The internal validation of the final model showed a very high predictive ability. Its application to a different dataset has produced risk maps of point locations and areas based on the model estimates. In general, the location of the high-risk points agrees with the observed points positive to rinderpest in the original dataset, which suggests that the areas affected by rinderpest are characterised by large home ranges, large herd density and strong local interaction between neighbouring nomadic herds. However there is an area in Gedo region close to the border with Ethiopia and Somalia where the risk map predicts points of high prevalence whereas the kernel smoothed intensity map does not. This is due to the presence in that area of a small number of points with very large home ranges and high herd density that increase the risk at point level but dilute the risk at area level. This is a methodological constraint rather than an incoherent result given the difficulty of obtaining stable risk estimates if intensities vary substantially across an area [7].

Both, the point and area risk maps, identified a high risk area that the survey sampled at low intensity and did not detect rinderpest. It is located in the northern part of the Bay region close to the border with Bakool. These areas of predicted high risk and for which disease data is sparse or absent and were not well covered by the survey should therefore be prioritised for surveillance purposes.
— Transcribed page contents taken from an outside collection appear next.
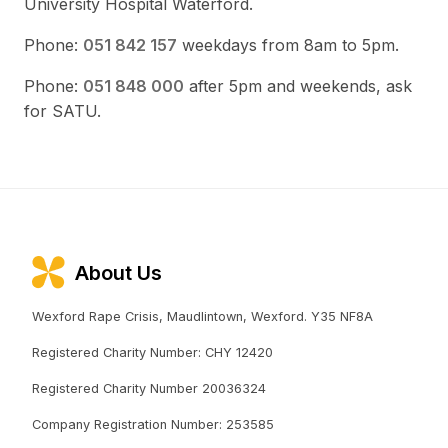
University Hospital Waterford.
Phone:
051 842 157
weekdays from 8am to 5pm.
Phone:
051 848 000
after 5pm and weekends, ask
for SATU.
About Us
Wexford Rape Crisis, Maudlintown, Wexford. Y35 NF8A
Registered Charity Number: CHY 12420
Registered Charity Number 20036324
Company Registration Number: 253585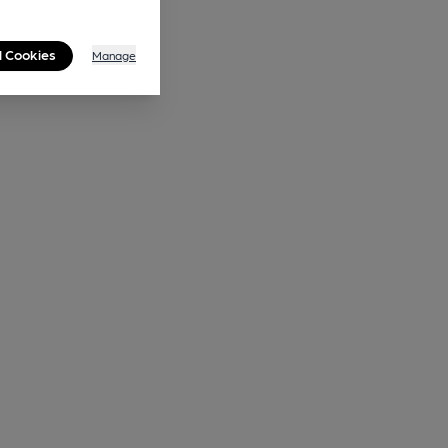
l Cookies
Manage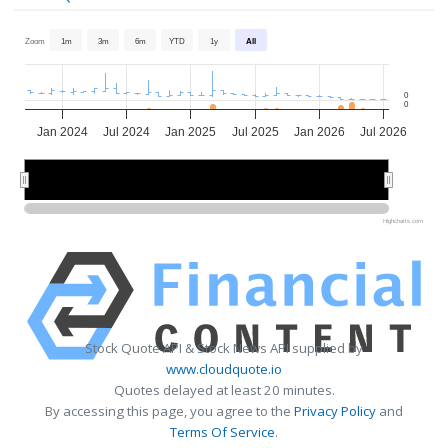
Zoom
1m
3m
6m
YTD
1y
All
0
0
Jan 2024
Jul 2024
Jan 2025
Jul 2025
Jan 2026
Jul 2026
2024
2024
2025
2025
2026
2026
Highcharts.com
Stock Quote API & Stock News API supplied by
www.cloudquote.io
Quotes delayed at least 20 minutes.
By accessing this page, you agree to the
Privacy Policy
and
Terms Of Service
.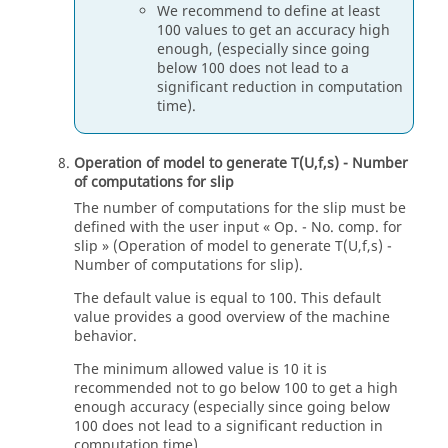
We recommend to define at least
100 values to get an accuracy high
enough, (especially since going
below 100 does not lead to a
significant reduction in computation
time).
Operation of model to generate T(U,f,s) - Number
of computations for slip
The number of computations for the slip must be
defined with the user input « Op. - No. comp. for
slip » (Operation of model to generate T(U,f,s) -
Number of computations for slip).
The default value is equal to 100. This default
value provides a good overview of the machine
behavior.
The minimum allowed value is 10 it is
recommended not to go below 100 to get a high
enough accuracy (especially since going below
100 does not lead to a significant reduction in
computation time).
The risk maps have identified areas in the Central and Southern regions of Somalia where veterinary authorities should concentrate their efforts for implementation of surveillance activities. It is recommended to validate these results with local experts and through further surveys to ascertain the rinderpest status in areas of predicted high risk where the disease is not currently known to be present. In this respect similar serological studies subsequently conducted in the study area detected rinderpest antibodies in the high-risk areas identified under this study. However, the observed sero-prevalence in these areas was observed to decline over time [3840]. Similar sero-prevalence studies conducted in neighbouring areas of Kenya and Ethiopia in subsequent years also showed a very low sero-prevalence or the absence of rinderpest antibodies [41]. The progressive decline in rinderpest antibody prevalence is consistent with virus extinction. The verification of freedom from infection from the Somali Eco-System is currently in progress.

This methodology can also be used for other diseases and/or species as part of a standardized approach for the design of risk-based surveillance activities in nomadic pastoral settings. The detection of high risk areas and hot spots will assist veterinary authorities in strengthening the veterinary surveillance in such areas in order to apply control measures at the local level and to minimize the potential spread of the disease to other regions. The application of disease control measures based on geographical factors and applied at local/compartmental level could be a starting point for the establishment of an internationally recognised certification system in settings where large-scale surveillance and control activities cannot be implemented.

Conclusions

This study demonstrates the potential for the integration of different data sources and analytical methods for the development of a spatial and network predictive model of the presence of rinderpest in central and southern Somalia. The identification of point locations and areas with high risk of presence of rinderpest and their spatial visualization as a risk map can assist in prioritizing disease surveillance and control activities for rinderpest in Somalia.

Although considerable progress on RP eradication has been achieved in the study area since this study was conducted, the value and application of the applied methodology remains of interest for the investigation of livestock diseases in nomadic and semi-nomadic pastoral systems. This methodology can be used as part of a standardized approach for developing new decision-support tools for the design of risk-based surveillance activities in nomadic pastoral settings where the particular husbandry system, the lack of infrastructure and the inadequacy of the available veterinary services prevent the implementation of comprehensive control policies.